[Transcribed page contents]
====
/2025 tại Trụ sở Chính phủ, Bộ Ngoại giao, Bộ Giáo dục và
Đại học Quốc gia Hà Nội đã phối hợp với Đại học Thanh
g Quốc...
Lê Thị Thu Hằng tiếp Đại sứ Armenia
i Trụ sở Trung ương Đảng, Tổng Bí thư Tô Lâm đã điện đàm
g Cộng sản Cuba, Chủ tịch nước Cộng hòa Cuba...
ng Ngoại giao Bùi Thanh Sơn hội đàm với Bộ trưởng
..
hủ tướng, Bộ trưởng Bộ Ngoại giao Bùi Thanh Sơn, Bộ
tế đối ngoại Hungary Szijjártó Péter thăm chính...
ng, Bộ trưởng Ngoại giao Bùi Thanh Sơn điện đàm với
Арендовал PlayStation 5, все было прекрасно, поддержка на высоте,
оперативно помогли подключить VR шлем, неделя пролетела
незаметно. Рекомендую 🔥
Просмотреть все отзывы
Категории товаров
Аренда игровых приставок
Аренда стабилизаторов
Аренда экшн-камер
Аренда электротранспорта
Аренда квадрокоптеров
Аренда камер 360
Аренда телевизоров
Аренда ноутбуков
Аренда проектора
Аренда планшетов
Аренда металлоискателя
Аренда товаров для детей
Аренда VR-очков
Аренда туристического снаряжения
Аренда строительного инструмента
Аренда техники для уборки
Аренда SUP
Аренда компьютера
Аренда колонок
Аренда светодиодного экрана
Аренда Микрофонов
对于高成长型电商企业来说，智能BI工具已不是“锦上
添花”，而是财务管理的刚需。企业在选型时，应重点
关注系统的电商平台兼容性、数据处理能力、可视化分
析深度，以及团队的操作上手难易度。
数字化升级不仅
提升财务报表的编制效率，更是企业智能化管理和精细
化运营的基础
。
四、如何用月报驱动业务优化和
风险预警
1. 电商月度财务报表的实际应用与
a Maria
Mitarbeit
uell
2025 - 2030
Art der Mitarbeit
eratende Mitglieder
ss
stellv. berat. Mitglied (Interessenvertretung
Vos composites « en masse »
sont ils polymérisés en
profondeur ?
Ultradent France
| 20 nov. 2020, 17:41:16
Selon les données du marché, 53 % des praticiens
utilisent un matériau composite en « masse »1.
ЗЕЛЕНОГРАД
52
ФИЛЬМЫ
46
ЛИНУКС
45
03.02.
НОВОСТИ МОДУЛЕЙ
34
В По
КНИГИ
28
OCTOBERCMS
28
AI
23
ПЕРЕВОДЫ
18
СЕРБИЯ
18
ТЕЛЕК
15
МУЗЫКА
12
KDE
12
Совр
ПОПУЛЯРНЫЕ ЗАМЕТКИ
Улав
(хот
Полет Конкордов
====
*Your task*
Set down, word for word, each line from the top of the records above through the line with "Ultradent France".

*Exercise answer*
/2025 tại Trụ sở Chính phủ, Bộ Ngoại giao, Bộ Giáo dục và
Đại học Quốc gia Hà Nội đã phối hợp với Đại học Thanh
g Quốc...
Lê Thị Thu Hằng tiếp Đại sứ Armenia
i Trụ sở Trung ương Đảng, Tổng Bí thư Tô Lâm đã điện đàm
g Cộng sản Cuba, Chủ tịch nước Cộng hòa Cuba...
ng Ngoại giao Bùi Thanh Sơn hội đàm với Bộ trưởng
..
hủ tướng, Bộ trưởng Bộ Ngoại giao Bùi Thanh Sơn, Bộ
tế đối ngoại Hungary Szijjártó Péter thăm chính...
ng, Bộ trưởng Ngoại giao Bùi Thanh Sơn điện đàm với
Арендовал PlayStation 5, все было прекрасно, поддержка на высоте,
оперативно помогли подключить VR шлем, неделя пролетела
незаметно. Рекомендую 🔥
Просмотреть все отзывы
Категории товаров
Аренда игровых приставок
Аренда стабилизаторов
Аренда экшн-камер
Аренда электротранспорта
Аренда квадрокоптеров
Аренда камер 360
Аренда телевизоров
Аренда ноутбуков
Аренда проектора
Аренда планшетов
Аренда металлоискателя
Аренда товаров для детей
Аренда VR-очков
Аренда туристического снаряжения
Аренда строительного инструмента
Аренда техники для уборки
Аренда SUP
Аренда компьютера
Аренда колонок
Аренда светодиодного экрана
Аренда Микрофонов
对于高成长型电商企业来说，智能BI工具已不是“锦上
添花”，而是财务管理的刚需。企业在选型时，应重点
关注系统的电商平台兼容性、数据处理能力、可视化分
析深度，以及团队的操作上手难易度。
数字化升级不仅
提升财务报表的编制效率，更是企业智能化管理和精细
化运营的基础
。
四、如何用月报驱动业务优化和
风险预警
1. 电商月度财务报表的实际应用与
a Maria
Mitarbeit
uell
2025 - 2030
Art der Mitarbeit
eratende Mitglieder
ss
stellv. berat. Mitglied (Interessenvertretung
Vos composites « en masse »
sont ils polymérisés en
profondeur ?
Ultradent France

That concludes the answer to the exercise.